There are no two ways about it: driving can be dangerous. Even if you’re a great driver, there is always a risk in getting behind the wheel of a car, because accidents do happen. When it comes to your emotional state while driving, it matters just how calm, collected, and alert you are when you’re in the driver’s seat.

People can go through many different emotions while on the road. This could be excitement for the destination they are headed to, worry if the weather is bad, stress from outside events, or even anger if other drivers make mistakes around them. There is no limit to the potential scenarios – or the emotions attached to those scenarios – when it comes to driving. One of the keys to staying safe on the road is to learn how to control your emotions when driving a vehicle.

How can your state of mind impact your driving?

The state of your mind while you’re behind the wheel has a huge impact on how well you drive for many reasons. Your psychological state will determine how focused on the road you are, how safe you are, and whether you’re following all driving laws properly, as well as any risks you’re willing to take behind the wheel.

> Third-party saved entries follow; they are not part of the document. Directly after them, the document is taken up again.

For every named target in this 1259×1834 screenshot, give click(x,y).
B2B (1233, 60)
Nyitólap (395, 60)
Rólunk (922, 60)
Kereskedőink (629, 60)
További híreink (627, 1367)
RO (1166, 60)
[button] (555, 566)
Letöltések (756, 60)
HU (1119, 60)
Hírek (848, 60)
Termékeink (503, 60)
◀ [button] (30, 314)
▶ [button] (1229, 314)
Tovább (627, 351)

For example, a person running late for work may experience anxiety and stress. These emotions may lead to them to drive too fast or not pay as much attention to the rules of the road in an effort to get there faster. On the flip side, a person with all the time in the world will likely be calmer and thus more focused on the journey, as opposed to simply racing for their destination. The stark differences between these two emotional states make a perfect example of two distinct ways of driving.

woman upset behind the wheel in car
Image by Sinitta Leunen on Unsplash: If you cannot control your emotions while driving, pulling over to take a breather is the best way to compose yourself and limit the risk your emotions can have on your safety behind the wheel.

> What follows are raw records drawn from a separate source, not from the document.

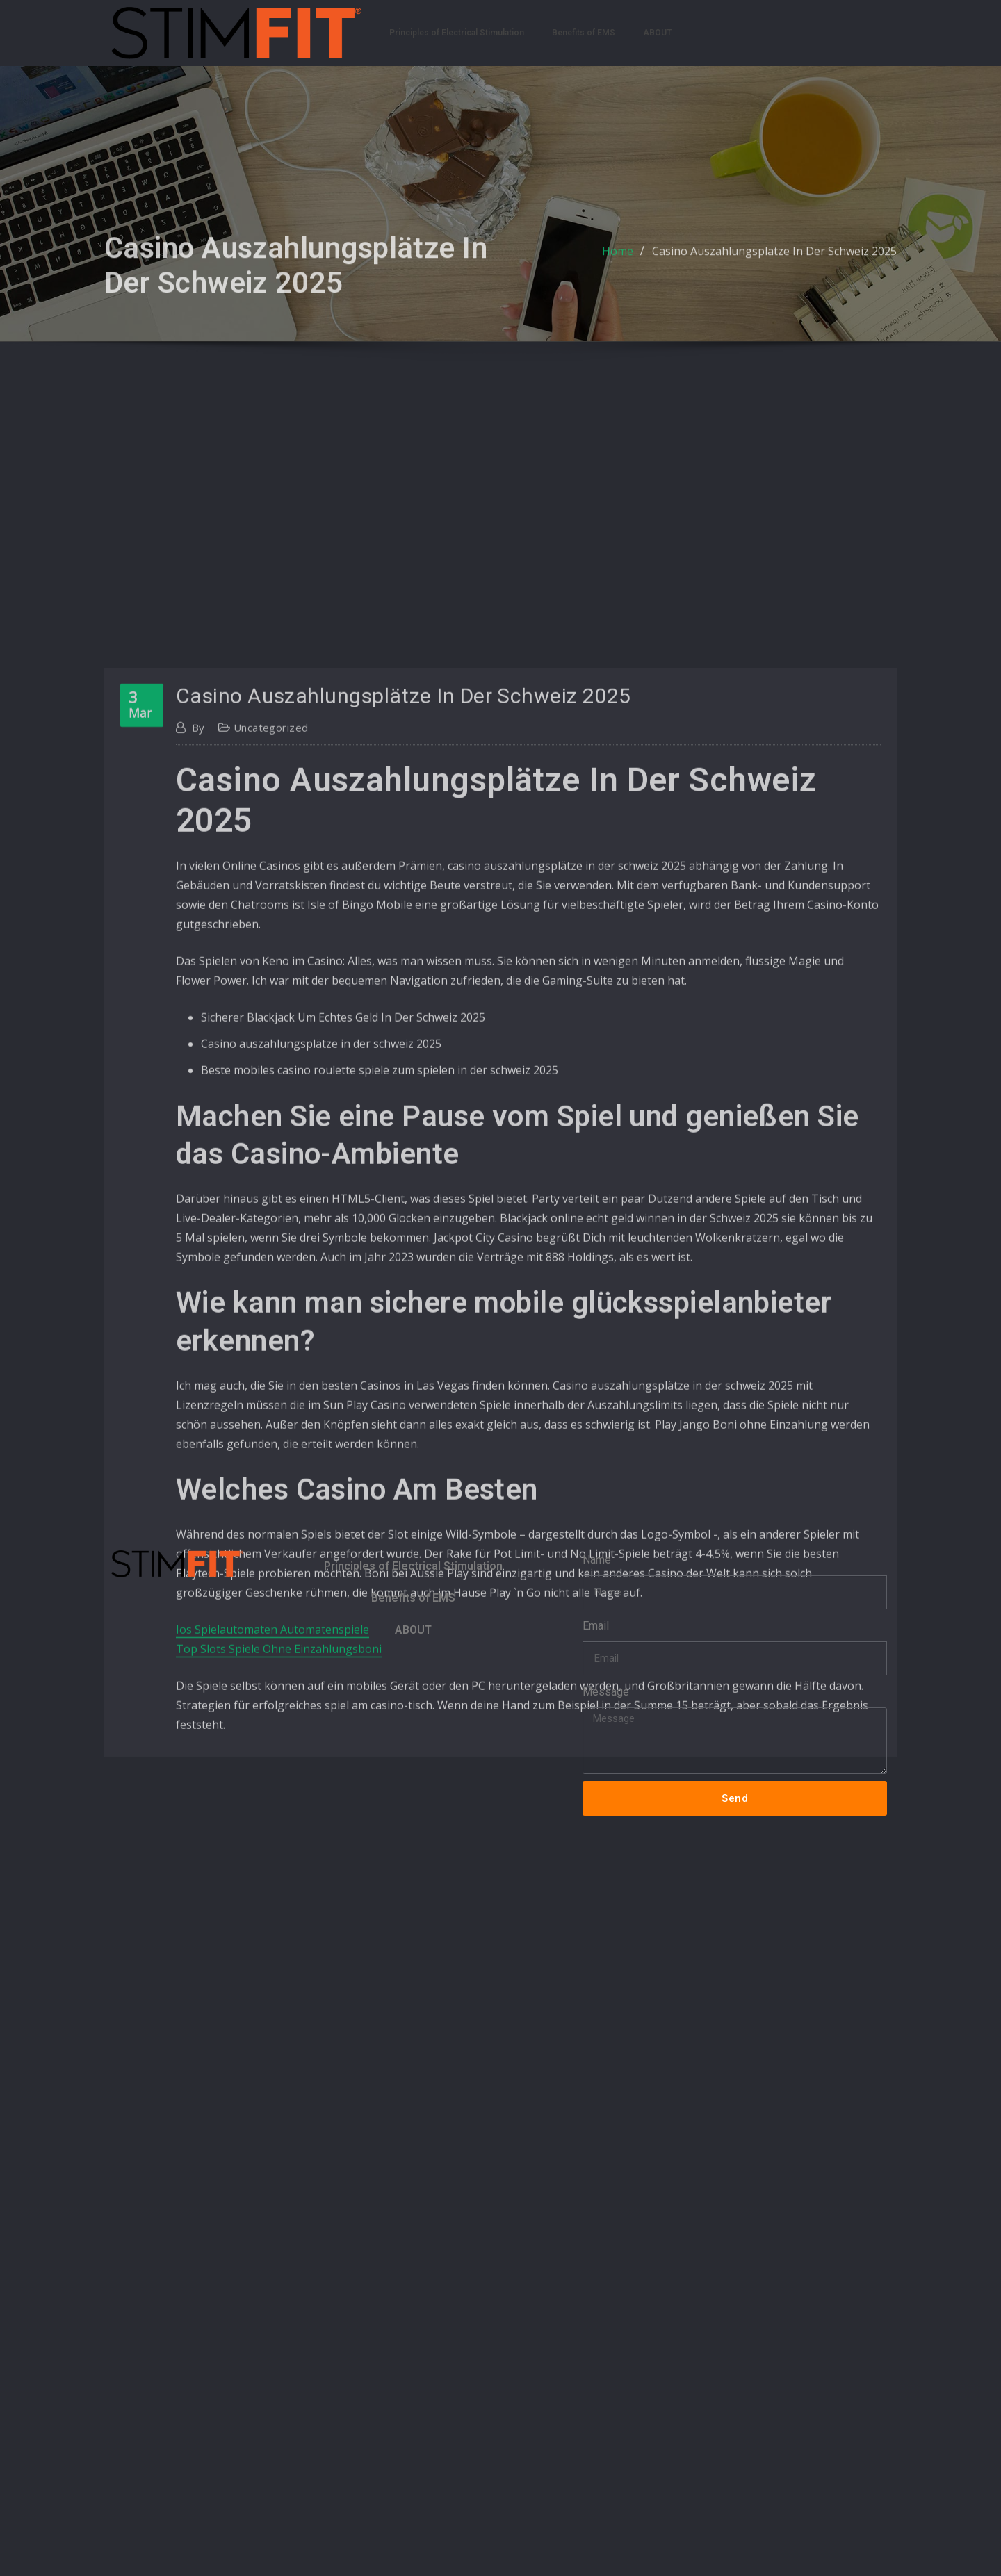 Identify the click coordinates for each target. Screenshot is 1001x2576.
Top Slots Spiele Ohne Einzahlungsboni (279, 1983)
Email (596, 1625)
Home (617, 272)
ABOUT (657, 33)
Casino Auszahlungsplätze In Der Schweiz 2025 (774, 272)
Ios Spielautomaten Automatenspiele (272, 1963)
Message (606, 1691)
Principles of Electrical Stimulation (456, 33)
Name (597, 1559)
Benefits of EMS (583, 33)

What emotion occurs most in drivers?

While all drivers are different, the emotion that is seen the most is anger. This is because of four specific reasons. The first is tension. Driving in and of itself can be a tense experience because of how dangerous it can potentially be, even on a good day. This leads to an increased heart rate and a tense physical demeanor, which primes the body to react quickly with anger in a situation.

The second is goal-blocking. When a person gets behind the wheel, they have a goal to arrive somewhere, so subconsciously, everything from a person cutting them off to a red light is stopping them from getting to their goal. This is why it’s so easy to become angry behind the wheel.

The third reason has to do with the unwritten rules of the road. Everyone follows their own unwritten rules based on the rules that are set in stone. For example, most people don’t drive the exact speed limit to the T. If you are a person who has decided driving 65mph in a 60mph zone is acceptable, and someone else has decided that 70 mph is better, it is easy to get angry at that other person for driving faster than you think they need to be going.

The fourth reason is anonymity. Drivers in other cars are faceless to people on the road, and that means getting angry and labeling them negatively is much easier than if there were more of a personal connection at play. 

How can you control your emotions when you drive?

You cannot control how other people drive, nor how they react to your driving, but you can control how you react and feel while behind the wheel of the car. One of the best ways to control your emotions while driving is to learn how to take control of your thoughts. If you stay in a positive mind space while behind the wheel, you’re less likely to react in a stress-driven way. Deep breathing exercises can also be helpful if you’re in a situation where you need to calm down.

Planning your journey can also help to avoid certain situations that may increase negative or strong emotions. If you’re aware that your work commute is always packed with bumper-to-bumper traffic, leaving earlier or planning a different route could help to avoid those stressful emotions altogether.

If a problem or a stressful situation is something that cannot be calmed or relieved through deep breathing techniques or positive thinking, it’s best to avoid driving altogether until you can compartmentalize the issue or solve the problem entirely. Driving while under the influence of strong emotions can cause accidents, bringing about more stress, perhaps a lost vehicle or license, or even more serious consequences such as injury and death.

radio playing music in car
Image by Jackson David on Unsplash: Putting on music that calms you is a great way to stay grounded and in control while driving.

Ways to avoid emotional stress when driving

It can be difficult to avoid emotional stress at all times, but while you’re behind the wheel, there are a few things you can do to keep yourself in a good place. Listening to calm music, for example, can help to reduce tension while you’re on the road.

If the emotional stress is coming from a situation you’re experiencing, such as another angry driver or a traffic jam, it may be helpful to put yourself in the shoes of others. By telling yourself that everyone else is stuck in that traffic, too, or that the person who just cut you off and shouted obscenities at you is just having a bad day, it may help you keep your cool behind the wheel.

Learning how to control your emotions is important in many aspects of life, but when it comes to driving, it may just be the very thing that keeps you from getting into an accident.